First King

 

First King 2009

After several days of near or actual 70 degree weather, clouds moved in yesterday, and the temperature dropped right now. I thought this would be the day king salmon fishing picked up.

 

My buddy Jeff picked me up on the way to the boat rame with his 14′ lund and brand new 20 hp 4 stroke outboard. As we launched the boat, I told Jeff I thought this would be our day (after several days of being skunked). We motored the short distance from the ramp to the fishing hole, and dropped our lines. I cut a small “plug”, and put it on one of my old commercial trolling hooks.
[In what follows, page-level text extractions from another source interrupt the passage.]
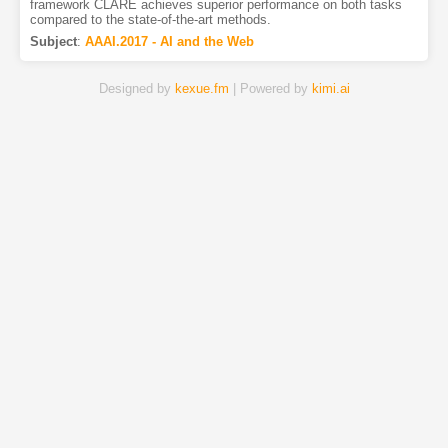
framework CLARE achieves superior performance on both tasks
compared to the state-of-the-art methods.
Subject
:
AAAI.2017 - AI and the Web
Designed by
kexue.fm
| Powered by
kimi.ai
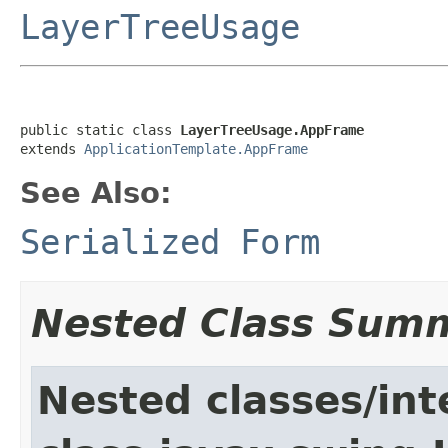
LayerTreeUsage
public static class 
LayerTreeUsage.AppFrame
extends 
ApplicationTemplate.AppFrame
See Also:
Serialized Form
Nested Class Sum
Nested classes/int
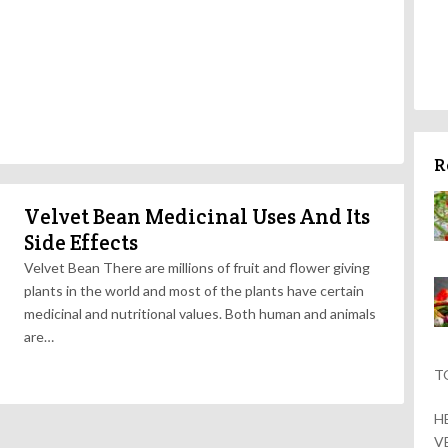
R
Velvet Bean Medicinal Uses And Its
Side Effects
Velvet Bean There are millions of fruit and flower giving
plants in the world and most of the plants have certain
medicinal and nutritional values. Both human and animals
are…
T
H
V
After days of sun, we had light rain and no wind. Perfect salmon fishing weather. We fished for about an hour before the low tide until and hour and half past. As we fished through an area called “the pocket” in about 20 feet or less of water, a nice fish hit my herring twirling from my hook.

I’ve learned not to “horse” kings in – probably from my days as a fishing guide, where you really couldn’t do that when you fish from shore. A smooth drag and limber rod and patience were what you needed. So, it seemed to take me forever to get the fish in. And of course with Jeff wearing his bright red float coat and holding the net, we drew a crowd of boats. As the battle continued, I heard remarks like “maybe he’s got a marlin on there” and “must be a derby winner” from the boats, as even regular conversation carries so far over water – adding more and more pressure on both Jeff and I. Many a fish has been lost at the net, and Jeff knew that as well as I. I couldn’t even remember if I’d changed the line on the reel in this century.
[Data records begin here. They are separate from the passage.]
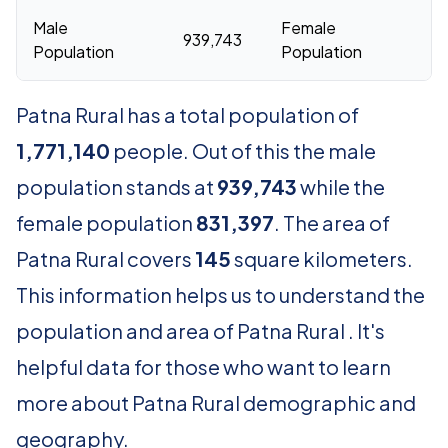
Male
Female
939,743
83
Population
Population
Patna Rural has a total population of
1,771,140
people. Out of this the male
population stands at
939,743
while the
female population
831,397
. The area of
Patna Rural covers
145
square kilometers.
This information helps us to understand the
population and area of Patna Rural . It's
helpful data for those who want to learn
more about Patna Rural demographic and
geography.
We finally got it in, and both of us let out a collective sigh. I was all for fishing, as the action had warmed me up inside my ill-fitting raingear. But Jeff wanted to quit and get the fish weighed for our local derby, as of course he was cold from all the standing and waiting. I knew the fish was not a contender, but happy to oblige. We got it weighed, then back to Jeff’s house, where I butchered the fish and handed it out to the neighborhood. As I was on the way home with a few steaks for us, I got a call from my moose hunting partners, so dropped off fish for my wife’s dinner, then took some out to my friends and cooked dinner.
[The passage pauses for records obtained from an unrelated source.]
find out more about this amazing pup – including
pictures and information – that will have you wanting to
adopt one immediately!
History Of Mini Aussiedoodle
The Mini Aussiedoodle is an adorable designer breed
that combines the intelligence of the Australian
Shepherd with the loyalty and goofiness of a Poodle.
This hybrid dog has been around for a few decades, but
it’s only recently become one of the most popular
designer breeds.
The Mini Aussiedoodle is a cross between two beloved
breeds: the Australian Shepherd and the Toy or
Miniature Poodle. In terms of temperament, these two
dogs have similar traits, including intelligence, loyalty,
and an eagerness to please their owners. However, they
It’s been about 10 years since I had king fever, fishing most everyday before my job as a state salmon manager, near our house with a fishing rod from our skiff. I think I have it again. Getting the fish on, I think, is the most exciting part. Then it’s a sweat to see if you’ll land it. And a relief if it finally gets to the net. But that initial hook up, especially if you are actually holding on to the rod rather than having our pole in the rod holder, is the rush. And you don’t realize until you don’t fish for a long period how the sea, the sea birds, seals, and other fishermen helps to calm the nerves and just relax.


Mark Stopha
Alaska Wild Salmon Company
4455 N. Douglas Hwy
Juneau, AK 99801
907-463-3115
www.GoodSalmon.com

The little engine that couldn’t

We had so much snow this winter, after it filled my skiff, the weight broke the trailer axle. So, I ordered a new one, and got it on on Friday, after running back out to NAPA to be sure I was putting it together correctly. No directions came with it at all, and it was not at all like the axle I was replacing.

I finally get the boat launched, and the big motor starts right up and off we go. I thought I’d start the 3 hp outboard I bought for trolling and which has never run right after the first couple of hours I ran it. I changed out and flushed all the fuel, and it started right up at the house. When I got it to fire, it would start, and then die. Start and die. Just like it always did. So, I decided just to get on with my trip to our cabin, and the big motor started doing the same thing. It would start right up, but die when I gave it throttle. (and no, they both didn’t come from the same gas tank). This went on for 15 minutes, and I finally thought I better try to choke the big outboard in and out to limp it back to the dock. It finally decided to go, and I bypassed the dock, made a U turn, and waited for it to die again. It never did, so off to the cabin.

I met a troller friend who has a cabin on the same island. I asked if he was busy, then saw what I thought was a broken foot cast. Turns out he has diabetes, and it’s causing all kinds of havoc – amputated toes, blistered feet, etc. Made me again feel lucky for all I have.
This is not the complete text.